A veces la nostalgia no es un sentimiento, sino una trampa. Y hay personajes que se quedaron viviendo dentro de ella, como si el ayer fuera el único refugio donde aún logran sentirse importantes. Efraín Arce, autoproclamado pionero de la movilidad televisiva, parece ser uno de ellos.
Durante años se presenta como “el creador de la primera sección de tránsito y movilidad en la televisión colombiana”. Y ahí se quedó. En esa frase. Como si el tiempo no hubiera pasado, como si nada más hubiera ocurrido en su vida profesional desde entonces. Vive del pasado como quien saca brillo a una medalla oxidada, convencido de que el ruido de los aplausos antiguos todavía lo salva del silencio actual.
Hoy, sin mayores méritos visibles, intenta recuperar atención en redes sociales a través de la burla, el odio y el acoso. No habla de movilidad, ni de ciudadanía, ni de soluciones urbanas: habla contra las personas. Su discurso se ha vuelto la caricatura amarga de alguien que ya no construye, solo destruye.
Lo más preocupante es que Arce no solo agrede con sus palabras, sino que valida la violencia ajena. En uno de sus últimos episodios digitales, dio “me gusta” y respondió con entusiasmo a un usuario que pedía, literalmente que despidieran a periodistas de RTVC y que “comieran mierda”. Ese gesto, tan breve como revelador, muestra el punto exacto donde la frustración personal se transforma en peligro colectivo. Cuando alguien con seguidores decide amplificar el odio, lo que produce no es debate, sino linchamiento.

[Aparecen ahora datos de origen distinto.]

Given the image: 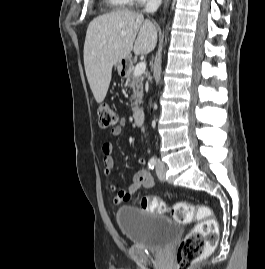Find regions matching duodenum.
Wrapping results in <instances>:
<instances>
[{
	"instance_id": "410a0bca",
	"label": "duodenum",
	"mask_w": 265,
	"mask_h": 269,
	"mask_svg": "<svg viewBox=\"0 0 265 269\" xmlns=\"http://www.w3.org/2000/svg\"><path fill=\"white\" fill-rule=\"evenodd\" d=\"M145 118V111L143 109H136L133 113V119L136 124H143Z\"/></svg>"
}]
</instances>
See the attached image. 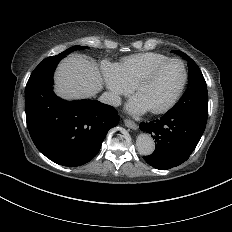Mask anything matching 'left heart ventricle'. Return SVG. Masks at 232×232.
I'll return each instance as SVG.
<instances>
[{
  "label": "left heart ventricle",
  "mask_w": 232,
  "mask_h": 232,
  "mask_svg": "<svg viewBox=\"0 0 232 232\" xmlns=\"http://www.w3.org/2000/svg\"><path fill=\"white\" fill-rule=\"evenodd\" d=\"M184 78L180 64L171 62L162 67L137 90L136 95L150 110L165 106L179 90Z\"/></svg>",
  "instance_id": "1"
}]
</instances>
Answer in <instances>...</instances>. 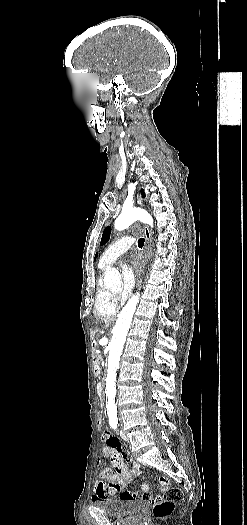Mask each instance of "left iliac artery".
I'll return each mask as SVG.
<instances>
[{"label":"left iliac artery","instance_id":"obj_1","mask_svg":"<svg viewBox=\"0 0 247 525\" xmlns=\"http://www.w3.org/2000/svg\"><path fill=\"white\" fill-rule=\"evenodd\" d=\"M110 425H111V427H112L113 429H117V427H118V423L115 422V421L111 422Z\"/></svg>","mask_w":247,"mask_h":525}]
</instances>
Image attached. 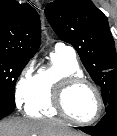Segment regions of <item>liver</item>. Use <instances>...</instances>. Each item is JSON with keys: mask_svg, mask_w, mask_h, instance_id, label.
Segmentation results:
<instances>
[{"mask_svg": "<svg viewBox=\"0 0 117 136\" xmlns=\"http://www.w3.org/2000/svg\"><path fill=\"white\" fill-rule=\"evenodd\" d=\"M0 136H85L51 121L11 118L0 122Z\"/></svg>", "mask_w": 117, "mask_h": 136, "instance_id": "1", "label": "liver"}]
</instances>
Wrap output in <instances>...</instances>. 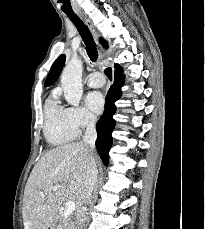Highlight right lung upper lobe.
I'll return each mask as SVG.
<instances>
[{"label":"right lung upper lobe","instance_id":"1","mask_svg":"<svg viewBox=\"0 0 205 229\" xmlns=\"http://www.w3.org/2000/svg\"><path fill=\"white\" fill-rule=\"evenodd\" d=\"M100 43L103 44L104 47H107V45L105 44V41L103 39L100 40ZM64 64H65V55H60L58 57V59L53 63V65L49 71V74H48L46 82H45V86H49L57 80ZM116 65H118V64H116Z\"/></svg>","mask_w":205,"mask_h":229}]
</instances>
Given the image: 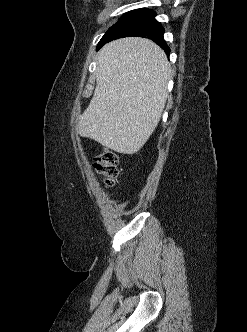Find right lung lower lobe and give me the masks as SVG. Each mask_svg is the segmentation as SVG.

Efraín Arce se comporta como ese tío lejano que llega a la reunión familiar contando una y otra vez la misma historia de cuando “salió en televisión”, mientras todos miran el celular esperando que se calle. O como el padre ausente que envejeció mal y ahora pretende imponer autoridad moral en nombre de un pasado que solo existe en su cabeza. Un personaje que, en lugar de evolucionar, se aferra a la arrogancia del recuerdo, intentando ser relevante a costa de los demás.
Pero lo cierto es que sus ataques no deberían preocupar a nadie. Cada insulto revela más su frustración que su fuerza. Y como ocurre con esos familiares incómodos que buscan atención a gritos, lo más sano es lo más simple: ignorarlo.